• **SUPPLIED DATA**
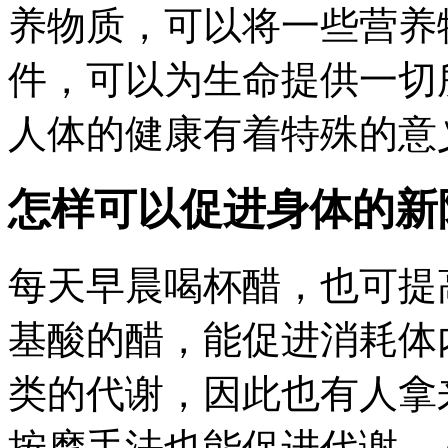
养物质，可以将一些营养
件，可以为生命提供一切
人体的健康有着特殊的意义。
怎样可以促进身体的新
每天早晨喝杯醋，也可提
基酸的醋，能促进消耗体
类的代谢，因此也有人拿
按摩手法也能促进代谢。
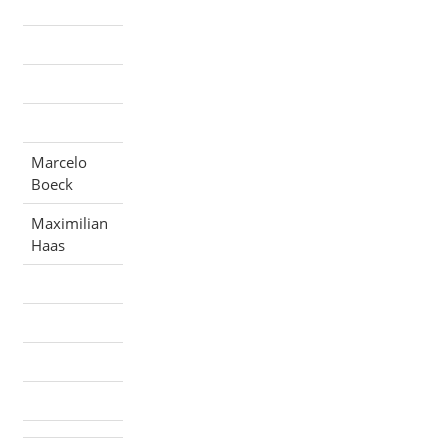
Marcelo
Boeck
Maximilian
Haas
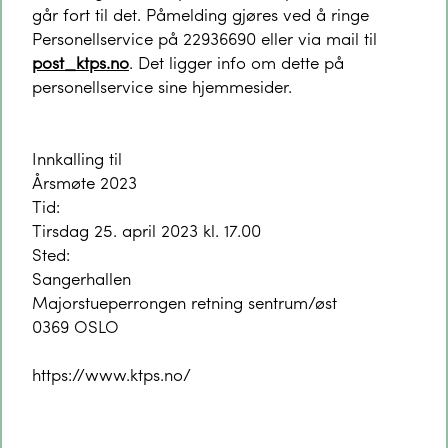
går fort til det. Påmelding gjøres ved å ringe
Personellservice på 22936690 eller via mail til
post_ktps.no
. Det ligger info om dette på
personellservice sine hjemmesider.
Innkalling til
Årsmøte 2023
Tid:
Tirsdag 25. april 2023 kl. 17.00
Sted:
Sangerhallen
Majorstueperrongen retning sentrum/øst
0369 OSLO
https://www.ktps.no/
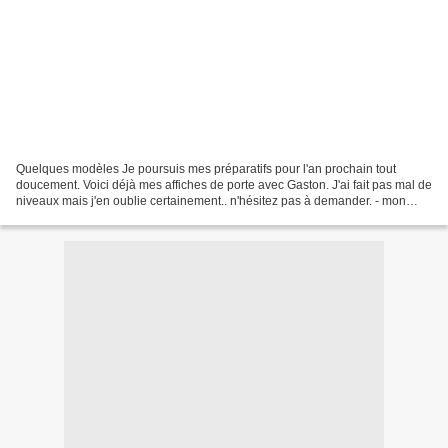
Quelques modèles Je poursuis mes préparatifs pour l'an prochain tout
doucement. Voici déjà mes affiches de porte avec Gaston. J'ai fait pas mal de
niveaux mais j'en oublie certainement.. n'hésitez pas à demander. - mon
affiche de porte TPS gaston.pdf...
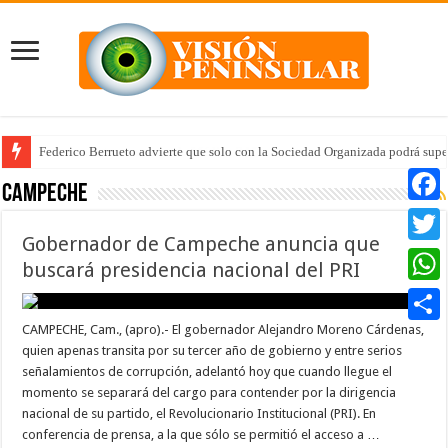
Federico Berrueto advierte que solo con la Sociedad Organizada podrá supe
Arrancan la tercera etapa de Médico 24/7
Campeche
Faceb
Gobernador de Campeche anuncia que
Twitte
buscará presidencia nacional del PRI
Whats
CAMPECHE, Cam., (apro).- El gobernador Alejandro Moreno Cárdenas,
Compar
quien apenas transita por su tercer año de gobierno y entre serios
señalamientos de corrupción, adelantó hoy que cuando llegue el
momento se separará del cargo para contender por la dirigencia
nacional de su partido, el Revolucionario Institucional (PRI). En
conferencia de prensa, a la que sólo se permitió el acceso a …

• **WHAT TO DO**
In the material above, which lines fall between the one holding "按摩手法也能促进代谢。" and the one holding "doucement. Voici déjà", inclusive? Print exactly those, with the pictures left out.

• **RESULT FOR THIS TASK**
按摩手法也能促进代谢。
Marcelo
Boeck
Maximilian
Haas
går fort til det. Påmelding gjøres ved å ringe
Personellservice på 22936690 eller via mail til
post_ktps.no
. Det ligger info om dette på
personellservice sine hjemmesider.
Innkalling til
Årsmøte 2023
Tid:
Tirsdag 25. april 2023 kl. 17.00
Sted:
Sangerhallen
Majorstueperrongen retning sentrum/øst
0369 OSLO
https://www.ktps.no/
Quelques modèles Je poursuis mes préparatifs pour l'an prochain tout
doucement. Voici déjà mes affiches de porte avec Gaston. J'ai fait pas mal de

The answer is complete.